**Problem:**
Return every line below in which "myself" appears.

**Record excerpts:**
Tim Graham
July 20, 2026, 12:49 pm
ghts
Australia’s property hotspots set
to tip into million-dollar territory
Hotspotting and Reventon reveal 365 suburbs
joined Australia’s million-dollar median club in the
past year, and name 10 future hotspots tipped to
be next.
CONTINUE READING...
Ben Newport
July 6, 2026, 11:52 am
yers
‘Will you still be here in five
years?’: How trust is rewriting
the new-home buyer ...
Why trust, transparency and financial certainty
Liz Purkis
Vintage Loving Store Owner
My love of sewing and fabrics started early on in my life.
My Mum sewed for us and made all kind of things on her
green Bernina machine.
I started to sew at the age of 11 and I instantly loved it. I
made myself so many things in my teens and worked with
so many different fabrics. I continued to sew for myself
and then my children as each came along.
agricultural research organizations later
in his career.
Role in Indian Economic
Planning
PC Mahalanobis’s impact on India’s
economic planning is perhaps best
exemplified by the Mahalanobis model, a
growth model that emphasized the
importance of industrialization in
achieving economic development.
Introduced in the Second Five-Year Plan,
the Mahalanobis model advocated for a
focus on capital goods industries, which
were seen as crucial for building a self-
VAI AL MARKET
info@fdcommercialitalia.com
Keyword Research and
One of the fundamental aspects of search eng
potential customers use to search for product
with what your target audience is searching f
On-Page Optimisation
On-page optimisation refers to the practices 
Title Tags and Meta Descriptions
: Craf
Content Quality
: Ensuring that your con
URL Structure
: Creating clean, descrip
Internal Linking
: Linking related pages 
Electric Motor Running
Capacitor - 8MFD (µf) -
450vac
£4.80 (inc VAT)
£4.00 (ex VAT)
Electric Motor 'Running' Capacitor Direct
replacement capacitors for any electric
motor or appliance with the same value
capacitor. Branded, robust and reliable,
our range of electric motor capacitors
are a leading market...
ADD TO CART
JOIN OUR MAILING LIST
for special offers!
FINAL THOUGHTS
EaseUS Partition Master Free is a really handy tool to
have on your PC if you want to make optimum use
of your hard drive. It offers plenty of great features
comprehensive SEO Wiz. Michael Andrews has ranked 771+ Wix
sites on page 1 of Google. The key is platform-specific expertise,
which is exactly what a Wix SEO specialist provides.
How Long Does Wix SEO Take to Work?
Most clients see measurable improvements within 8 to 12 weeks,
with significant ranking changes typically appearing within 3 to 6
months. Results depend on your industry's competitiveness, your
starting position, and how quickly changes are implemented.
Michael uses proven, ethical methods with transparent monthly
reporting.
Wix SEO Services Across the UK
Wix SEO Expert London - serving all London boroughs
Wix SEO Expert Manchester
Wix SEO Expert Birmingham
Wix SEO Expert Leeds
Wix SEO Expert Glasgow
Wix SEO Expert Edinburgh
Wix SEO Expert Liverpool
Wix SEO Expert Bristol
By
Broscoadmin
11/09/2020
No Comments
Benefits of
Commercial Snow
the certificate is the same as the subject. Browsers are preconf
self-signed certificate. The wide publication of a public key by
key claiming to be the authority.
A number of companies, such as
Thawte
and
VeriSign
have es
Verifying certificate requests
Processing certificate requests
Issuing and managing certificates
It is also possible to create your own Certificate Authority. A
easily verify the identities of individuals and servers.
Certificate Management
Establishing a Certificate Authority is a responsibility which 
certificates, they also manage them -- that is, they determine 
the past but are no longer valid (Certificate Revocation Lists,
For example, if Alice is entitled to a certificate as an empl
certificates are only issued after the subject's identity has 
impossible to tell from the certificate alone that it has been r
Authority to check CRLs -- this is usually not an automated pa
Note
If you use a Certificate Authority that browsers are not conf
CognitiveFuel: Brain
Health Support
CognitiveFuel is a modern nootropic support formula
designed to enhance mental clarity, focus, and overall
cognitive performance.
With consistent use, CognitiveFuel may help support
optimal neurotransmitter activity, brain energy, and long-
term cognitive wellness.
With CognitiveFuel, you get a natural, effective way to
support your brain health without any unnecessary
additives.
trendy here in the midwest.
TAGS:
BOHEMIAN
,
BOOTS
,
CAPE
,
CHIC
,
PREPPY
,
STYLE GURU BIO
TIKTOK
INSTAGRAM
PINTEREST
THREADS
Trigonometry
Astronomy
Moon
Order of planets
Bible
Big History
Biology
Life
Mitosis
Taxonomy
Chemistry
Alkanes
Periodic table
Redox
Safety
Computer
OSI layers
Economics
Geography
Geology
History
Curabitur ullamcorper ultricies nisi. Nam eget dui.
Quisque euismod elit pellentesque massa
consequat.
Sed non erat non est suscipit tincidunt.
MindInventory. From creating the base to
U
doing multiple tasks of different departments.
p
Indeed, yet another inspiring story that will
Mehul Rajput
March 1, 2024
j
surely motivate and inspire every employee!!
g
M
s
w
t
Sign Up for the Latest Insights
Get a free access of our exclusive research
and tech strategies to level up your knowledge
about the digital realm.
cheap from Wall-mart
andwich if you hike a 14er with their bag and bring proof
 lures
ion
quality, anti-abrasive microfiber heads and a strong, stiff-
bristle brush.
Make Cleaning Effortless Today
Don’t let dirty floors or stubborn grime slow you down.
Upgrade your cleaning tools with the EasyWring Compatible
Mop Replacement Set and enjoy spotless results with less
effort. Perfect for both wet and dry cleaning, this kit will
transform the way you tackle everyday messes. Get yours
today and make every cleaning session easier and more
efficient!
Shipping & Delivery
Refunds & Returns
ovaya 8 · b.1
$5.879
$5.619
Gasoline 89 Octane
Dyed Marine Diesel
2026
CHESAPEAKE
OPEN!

**Answer space:**
made myself so many things in my teens and worked with
so many different fabrics. I continued to sew for myself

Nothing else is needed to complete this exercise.